Harabelerden kültürel alana
Kanda Nehri kıyısındaki yeraltında, Japonya'nın 20. yüzyıl başındaki modernleşmesinin simgesi olan Manseibashi İstasyonu'nun kalıntıları, Akihabara elektronik bölgesinde hâlâ dimdik ayakta duruyor.
1912 yılında açılan Manseibashi, mimar Tatsuno Kingo (aynı zamanda Tokyo İstasyonu'nu da tasarlayan) tarafından tasarlanmış ve kırmızı tuğlalar, restoranlar, lüks bekleme salonları ve barlarla İngiliz tarzında inşa edilmiştir. Bir zamanlar Ueno, Shimbashi ve Shinjuku'nun ardından Tokyo'nun en işlek dördüncü istasyonuydu.

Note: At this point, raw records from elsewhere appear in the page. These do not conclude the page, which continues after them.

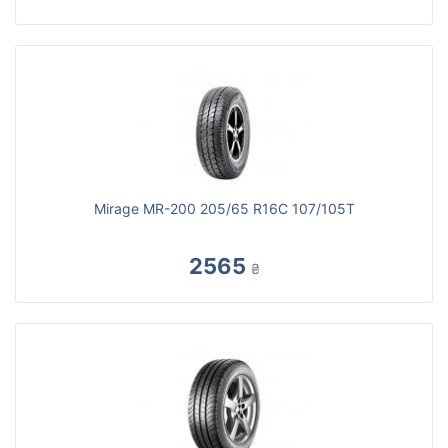
Mirage MR-200 205/65 R16C 107/105T
2565
₴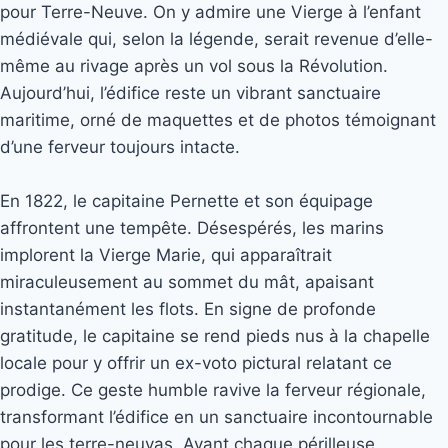
pour Terre-Neuve. On y admire une Vierge à l’enfant
médiévale qui, selon la légende, serait revenue d’elle-
même au rivage après un vol sous la Révolution.
Aujourd’hui, l’édifice reste un vibrant sanctuaire
maritime, orné de maquettes et de photos témoignant
d’une ferveur toujours intacte.
En 1822, le capitaine Pernette et son équipage
affrontent une tempête. Désespérés, les marins
implorent la Vierge Marie, qui apparaîtrait
miraculeusement au sommet du mât, apaisant
instantanément les flots. En signe de profonde
gratitude, le capitaine se rend pieds nus à la chapelle
locale pour y offrir un ex-voto pictural relatant ce
prodige. Ce geste humble ravive la ferveur régionale,
transformant l’édifice en un sanctuaire incontournable
pour les terre-neuvas. Avant chaque périlleuse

Ancak 1923'teki Büyük Kanto Depremi yapının büyük bir kısmını yıktı. İstasyon, birkaç yeniden yapılanmanın ardından 1943'te kapatılarak Ulaşım Müzesi'ne dönüştürüldü. 2013 yılında, kalan kısmı, kafelerin ve tasarımcı mağazalarının tarihi mekanlarla iç içe geçtiği "Machac ecute Kanda Manseibashi" alışveriş kompleksi olarak restore edildi.
1912 ve 1935 tarihli iki taş merdiven, ziyaretçileri zamanda yolculuklara çıkaracak şekilde sağlam bir şekilde korunmuştur. Geleneksel "fukurin meji" sıvama tekniğiyle örülen tuğla duvarlar, günümüz Tokyo İstasyonu'nun mimarisine benzer yumuşak bir his yaratmaktadır.

İçeride, bir zamanlar Ryunosuke Akutagawa ve Junichiro Tanizaki gibi sanatçı ve yazarların buluşma noktası olan ve şimdi demiryolu tarihi meraklıları için popüler bir turistik yer olan Taisho dönemi Manseibashi bölgesinin minyatür bir modeli yer alıyor.
Tokyo'nun "hayalet istasyonları" yalnızca mühendislik veya ulaşım hikâyelerini değil, aynı zamanda Japon kent tarihinin incelikli kesitlerini de anlatıyor: kalkınma özlemleri, savaşın yıkımı ve yeniden canlanma çabaları. Eski tren düdükleri susmuş olsa da, bugün şehrin mırıltısında geçmişin yankıları hâlâ Tokyo'nun derinliklerinden yankılanıyor gibi görünüyor.